As I go through college, I realize that the most important relationship to keep strong is my relationship with my mom. Living on my “own” for 9 months out of the year and returning home for a few will place some obvious stresses on the relationship, but I’ve found that my mom will always be my most relentless ally and the person most willing to help me regardless of the situation.
For anyone going through a similar experience as me, you probably find it difficult to return back to your family over the summer. After the first few weeks, the home cooked meals and laundry fairy no longer seem to outweigh the freedom of leaving on your own time and staying out past 2am without notice. Times like these can make you resent your mom.
I’ve been working on ways to circumvent disagreements with my mom in order to retain most of the freedom I have while at college and still live respectively under her roof.

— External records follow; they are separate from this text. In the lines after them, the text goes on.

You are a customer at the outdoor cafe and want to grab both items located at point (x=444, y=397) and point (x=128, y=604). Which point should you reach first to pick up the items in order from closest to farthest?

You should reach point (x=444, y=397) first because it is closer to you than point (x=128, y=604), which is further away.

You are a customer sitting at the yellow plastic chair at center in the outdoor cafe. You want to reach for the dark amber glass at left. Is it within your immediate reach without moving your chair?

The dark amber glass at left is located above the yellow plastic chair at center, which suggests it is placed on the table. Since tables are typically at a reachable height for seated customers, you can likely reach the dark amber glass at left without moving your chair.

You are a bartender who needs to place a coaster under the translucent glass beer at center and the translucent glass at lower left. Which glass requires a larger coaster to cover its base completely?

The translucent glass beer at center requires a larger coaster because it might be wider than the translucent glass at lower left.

Although it’s still a work in progress, I find that it’s extremely liberating to discuss the situation with her. When I tell her exactly what I want to do and acknowledge too that I know my lifestyle is much different than what she’s used to so it must create some stress on her, we are able to talk openly. I’ve realized that telling my mom details about my life that I would usually leave out in the past, she is able to trust me more and allows me more freedoms than previously.
When it comes down to it, my mom would do almost anything to make sure that I’m happy. I’ve learned to keep in mind that, without a doubt, she’ll jump at any opportunity to help me be a better version of myself. Therefore, I feel I owe it to her to be upfront about my needs and details going on in my life. Then, we can go from there to work out ways to agree when we both have different plans for how things should play out.

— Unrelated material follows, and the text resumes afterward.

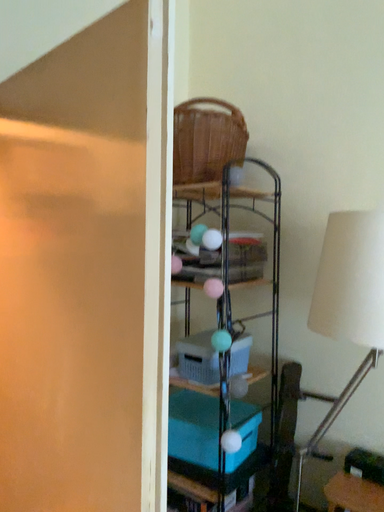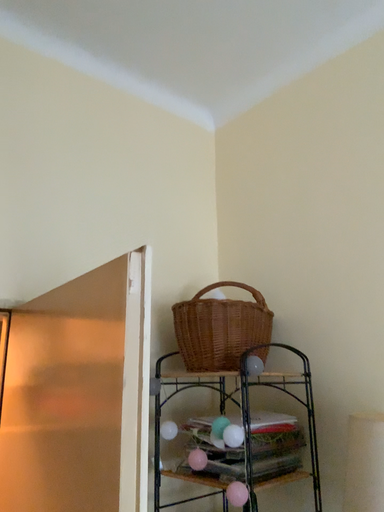 Question: Which way did the camera rotate in the video?

Choices:
 (A) rotated downward
 (B) rotated upward

Answer: (B)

Throughout our college experience we learn best of all that our moms can rise to any occasion. You mom is the only person that, if you insult, fight with, and hurt her she would still turn around and go to great lengths to make you sure you’re okay. I think the best way to show her appreciation for that is by keeping a good dialogue and getting on the same page about your relationship. If you’re like me, you’ll find that your once-seemingly-unreasonable or outdated mom has grown alongside you and wants to be your lifelong friend if you let her.